> Work order: State how many lines of the entries below hold the word "histoire"; reply with nothing but the number.

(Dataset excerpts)
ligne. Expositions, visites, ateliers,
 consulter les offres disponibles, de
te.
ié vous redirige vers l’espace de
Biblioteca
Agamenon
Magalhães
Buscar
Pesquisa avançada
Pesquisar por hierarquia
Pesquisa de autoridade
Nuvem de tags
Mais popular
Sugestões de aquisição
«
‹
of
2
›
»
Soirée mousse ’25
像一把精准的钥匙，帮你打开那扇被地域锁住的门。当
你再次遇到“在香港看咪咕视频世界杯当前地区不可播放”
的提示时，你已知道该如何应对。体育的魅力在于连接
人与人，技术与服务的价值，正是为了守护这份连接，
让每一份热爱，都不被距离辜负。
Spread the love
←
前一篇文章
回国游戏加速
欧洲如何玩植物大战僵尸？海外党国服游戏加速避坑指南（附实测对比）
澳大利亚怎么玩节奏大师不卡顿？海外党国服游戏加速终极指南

--

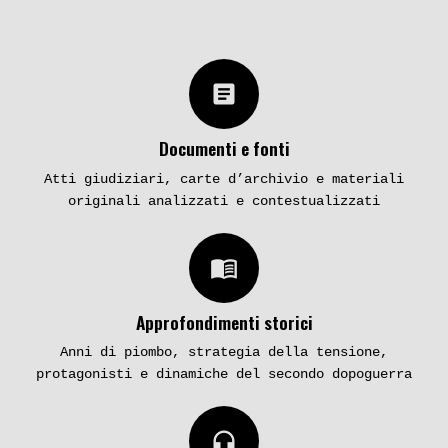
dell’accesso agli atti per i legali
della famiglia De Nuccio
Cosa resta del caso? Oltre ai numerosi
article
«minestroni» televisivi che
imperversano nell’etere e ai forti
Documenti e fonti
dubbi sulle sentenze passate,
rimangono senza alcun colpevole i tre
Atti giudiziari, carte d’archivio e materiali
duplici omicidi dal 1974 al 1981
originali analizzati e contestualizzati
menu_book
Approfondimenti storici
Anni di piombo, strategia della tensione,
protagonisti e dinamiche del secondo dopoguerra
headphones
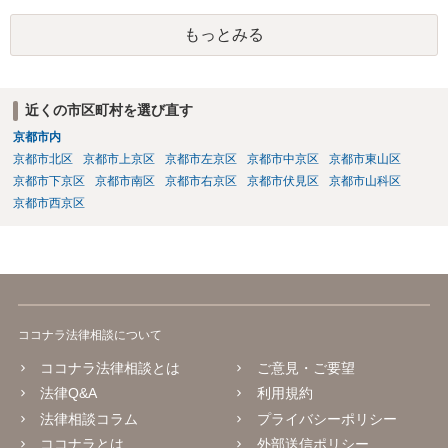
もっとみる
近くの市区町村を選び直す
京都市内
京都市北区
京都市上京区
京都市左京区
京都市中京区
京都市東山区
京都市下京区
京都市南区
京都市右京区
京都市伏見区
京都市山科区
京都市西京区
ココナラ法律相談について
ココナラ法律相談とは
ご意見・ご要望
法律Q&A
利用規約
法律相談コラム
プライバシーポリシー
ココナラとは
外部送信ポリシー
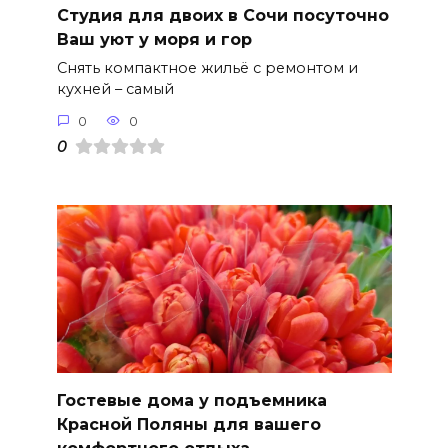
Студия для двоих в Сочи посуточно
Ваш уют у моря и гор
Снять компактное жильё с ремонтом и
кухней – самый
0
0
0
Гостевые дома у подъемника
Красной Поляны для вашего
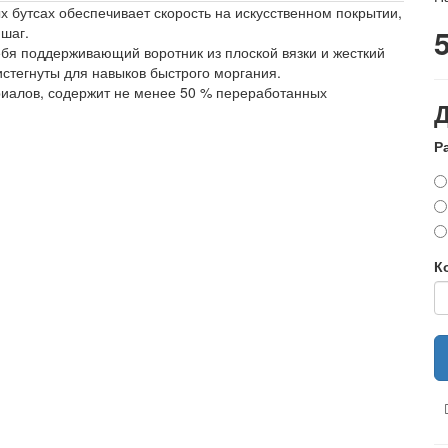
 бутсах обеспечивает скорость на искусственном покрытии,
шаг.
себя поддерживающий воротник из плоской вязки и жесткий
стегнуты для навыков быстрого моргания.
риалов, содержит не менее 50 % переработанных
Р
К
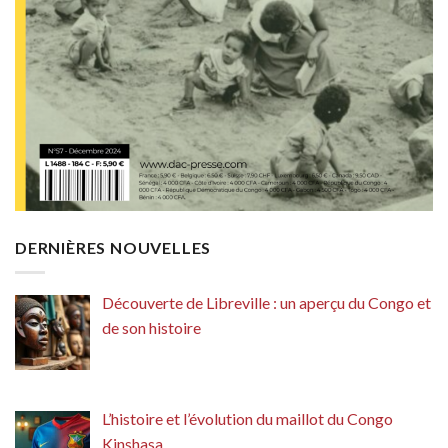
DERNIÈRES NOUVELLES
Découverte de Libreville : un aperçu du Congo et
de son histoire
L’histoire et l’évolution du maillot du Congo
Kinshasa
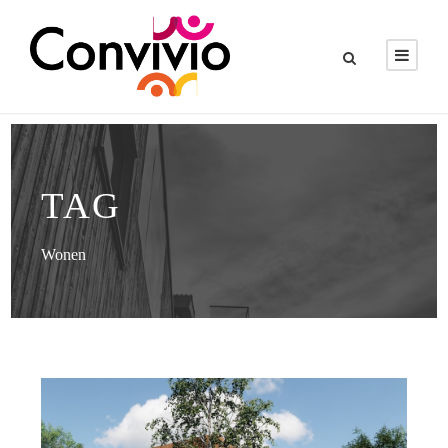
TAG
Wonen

> Exercise output: 2